The island is dedicated solely to the restaurant, where Fiennes is the chief chef. The entire staff live there in bunkers, and it is suggested they never leave. There is a creepy, cult-like devotion to their chef, as demonstrated in their military precision in the kitchen.
The dinner is intense from the moment it begins, with Fiennes clapping once at the start of each course. At the clap, his staff snaps to attention. He then gives an introductory speech, each of which will get progressively more disturbing as the courses proceed. In an amusing touch, text appears over the screen at some point in each course, listing the ingredients of the dish at hand. Probably the best laugh in the picture is in one of those moments, and I really wish I could say more about that without spoiling anything.
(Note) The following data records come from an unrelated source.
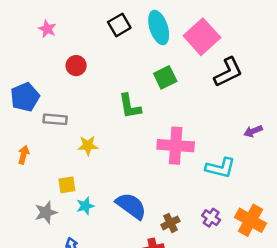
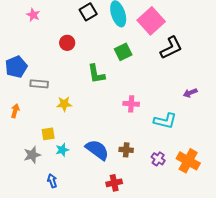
red circle: (76, 66) -> (67, 43), moved
pink cross: (176, 146) -> (131, 104), size x0.6
brown cross: (170, 223) -> (126, 150), moved, turned 32

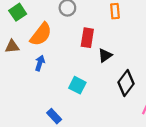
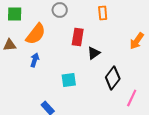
green square: (18, 12) -> (15, 14), turned 35
cyan square: (77, 85) -> (69, 80), turned -35

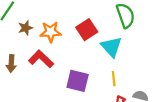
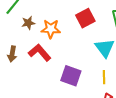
red square: (87, 30) -> (85, 18), moved

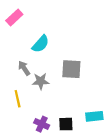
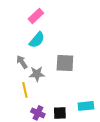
pink rectangle: (14, 18) -> (36, 16), moved
yellow line: (18, 99) -> (25, 90), moved

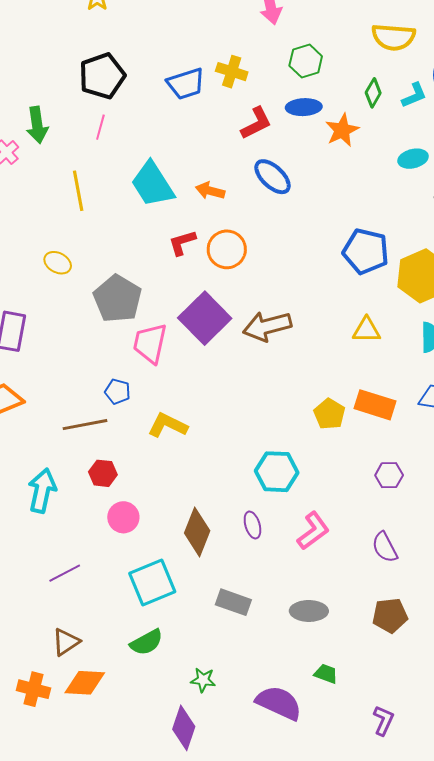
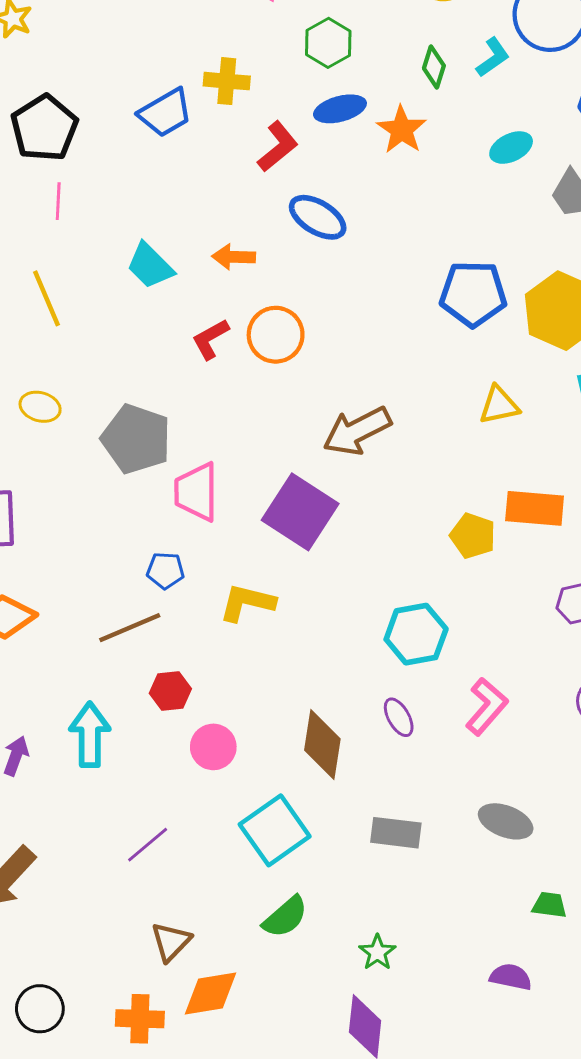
cyan trapezoid: (153, 184) -> (150, 266), size x0.7
purple square: (205, 318) -> (300, 512), moved
gray ellipse: (309, 611) -> (506, 821), turned 33
green star: (203, 680) -> (377, 952), turned -30
purple semicircle: (279, 703) -> (511, 977), moved, size x0.6

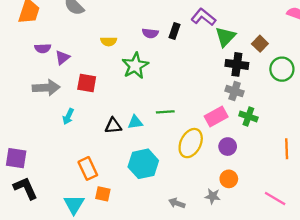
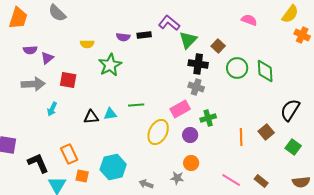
black rectangle: (174, 31) -> (144, 35), turned 64
green cross: (248, 116) -> (208, 118), moved, turned -35
cyan hexagon: (143, 164) -> (113, 167), moved
black L-shape: (25, 188) -> (38, 163), moved

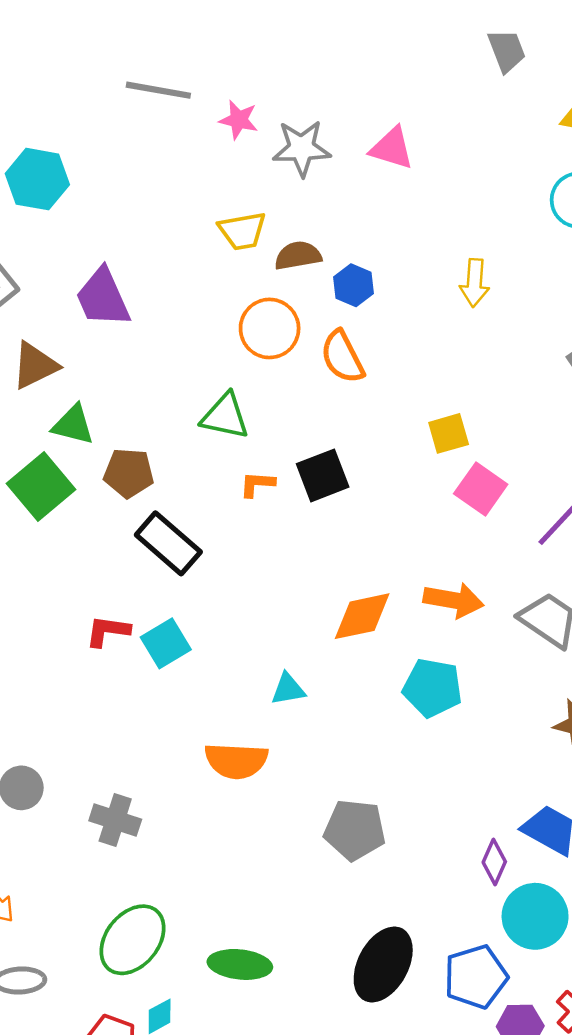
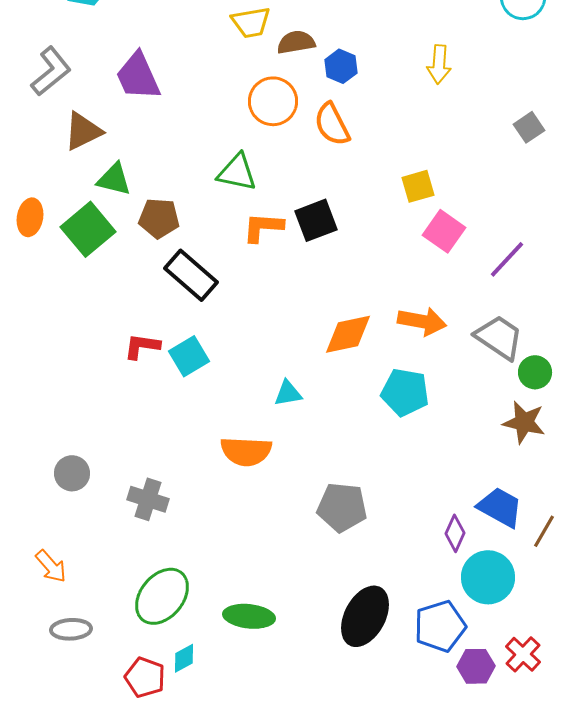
orange L-shape: (257, 484) -> (263, 227), size x1.4

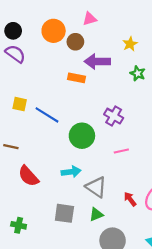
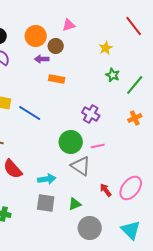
purple arrow: (97, 61) -> (42, 59), moved, size x0.6
green circle: (82, 136) -> (71, 142), moved
cyan arrow: (71, 172) -> (47, 179), moved
gray triangle: (96, 187) -> (81, 166), moved

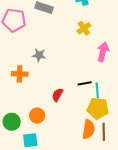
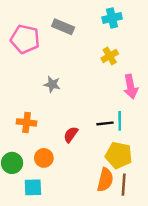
pink arrow: (103, 52) -> (131, 87), turned 150
orange cross: (20, 74) -> (27, 122), moved
cyan line: (97, 90) -> (120, 121), moved

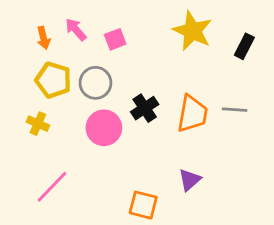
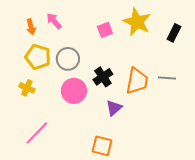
pink square: (115, 39) -> (105, 30), moved
purple triangle: (190, 180) -> (114, 108), moved

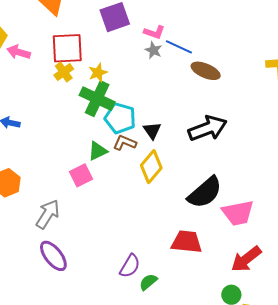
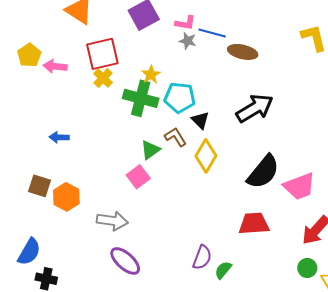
yellow star: (98, 73) -> (151, 75), moved
cyan pentagon: (120, 118) -> (180, 98), moved
brown L-shape: (125, 143) -> (175, 137), turned 45
gray arrow: (48, 214) -> (112, 221), turned 76

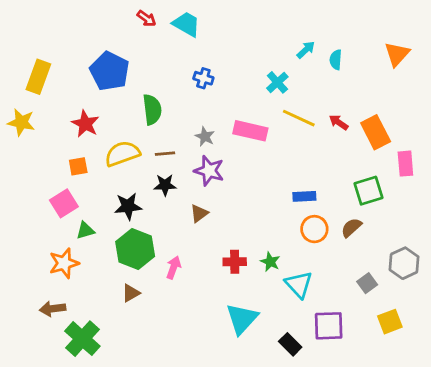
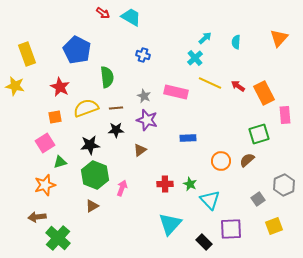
cyan arrow: (306, 50) -> (205, 38), moved
yellow rectangle: (38, 77) -> (27, 54), turned -40
blue rectangle: (304, 196) -> (188, 138), moved

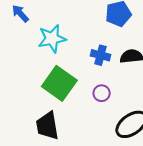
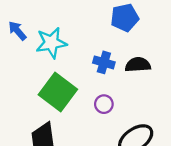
blue arrow: (20, 13) -> (17, 31), moved

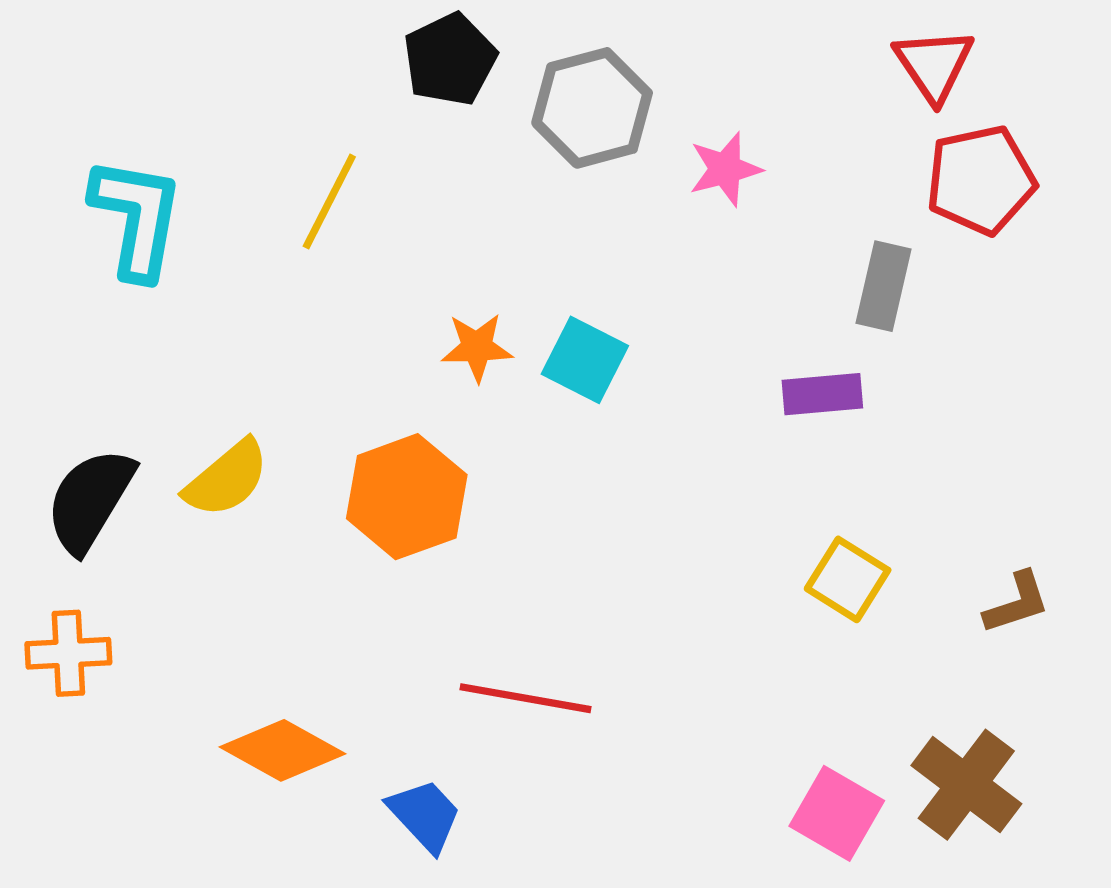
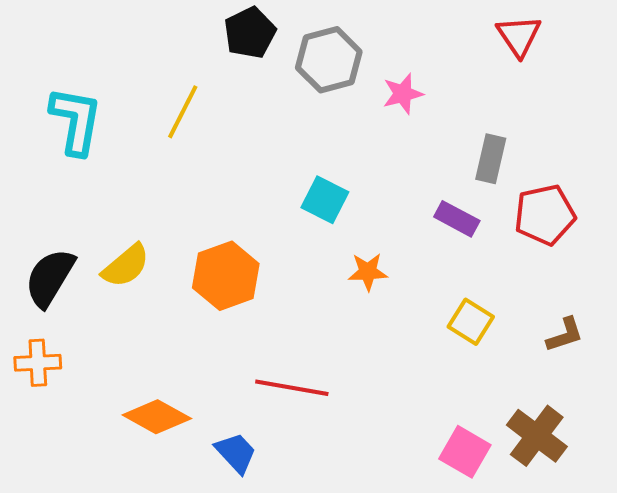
red pentagon: (981, 180) -> (545, 215), moved
orange star: (477, 347) -> (368, 272), moved
purple rectangle: (822, 394) -> (457, 219), turned 33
And that’s because I went into the film with a nagging suspicion how it would go. I would have bet pretty good money it was going to be some sort of hybrid of The Most Dangerous Game, The Hunt and Eating Raoul. It has elements of two of those pictures, and I still suspect part of a third, though that is pure conjecture on my part.
Instead, the plot went in many different directions I did not anticipate, before arriving at a climatic event that had secretly been in the cards all along. I think it’s safe to say the driver of the plot is a world-renown chef finding his passion for his art worn away by unappreciative patrons, slavish fanboy “foodies” and heartless critics. Other themes explored by the script include the wealthiest 1% and the #MeToo movement.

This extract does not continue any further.